#### DATA SUPPLIED

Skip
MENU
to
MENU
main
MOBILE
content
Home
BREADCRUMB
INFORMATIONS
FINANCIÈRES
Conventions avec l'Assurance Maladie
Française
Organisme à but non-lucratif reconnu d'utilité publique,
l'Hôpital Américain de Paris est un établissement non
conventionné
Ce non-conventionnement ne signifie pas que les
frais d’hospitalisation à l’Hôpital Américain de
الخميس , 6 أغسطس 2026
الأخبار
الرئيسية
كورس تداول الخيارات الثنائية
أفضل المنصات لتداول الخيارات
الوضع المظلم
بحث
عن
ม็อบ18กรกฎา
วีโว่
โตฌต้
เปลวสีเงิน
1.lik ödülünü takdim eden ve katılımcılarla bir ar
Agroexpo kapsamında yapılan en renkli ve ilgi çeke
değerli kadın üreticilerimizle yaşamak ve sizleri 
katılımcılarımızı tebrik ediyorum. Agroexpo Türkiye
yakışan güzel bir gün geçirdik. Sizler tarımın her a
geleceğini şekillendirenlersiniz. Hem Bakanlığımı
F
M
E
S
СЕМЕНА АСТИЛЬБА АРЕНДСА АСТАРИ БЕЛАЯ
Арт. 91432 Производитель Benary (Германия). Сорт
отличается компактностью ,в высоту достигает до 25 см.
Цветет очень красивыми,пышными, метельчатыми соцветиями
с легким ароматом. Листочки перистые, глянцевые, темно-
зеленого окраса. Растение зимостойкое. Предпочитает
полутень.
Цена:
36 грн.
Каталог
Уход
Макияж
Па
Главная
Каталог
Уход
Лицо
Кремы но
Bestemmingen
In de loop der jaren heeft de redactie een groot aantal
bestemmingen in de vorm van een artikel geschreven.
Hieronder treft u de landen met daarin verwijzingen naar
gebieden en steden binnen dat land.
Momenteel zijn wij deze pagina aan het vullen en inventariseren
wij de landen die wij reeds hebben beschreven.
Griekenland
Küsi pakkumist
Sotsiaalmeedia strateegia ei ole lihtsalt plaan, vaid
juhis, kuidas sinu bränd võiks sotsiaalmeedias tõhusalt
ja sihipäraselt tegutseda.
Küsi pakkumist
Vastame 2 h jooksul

########

* WORK REQUIRED: Transcribe verbatim. Cover the lines from the first line of the entries above to the line containing "conventionné", inclusive.

* RESPONSE AREA:
Skip
MENU
to
MENU
main
MOBILE
content
Home
BREADCRUMB
INFORMATIONS
FINANCIÈRES
Conventions avec l'Assurance Maladie
Française
Organisme à but non-lucratif reconnu d'utilité publique,
l'Hôpital Américain de Paris est un établissement non
conventionné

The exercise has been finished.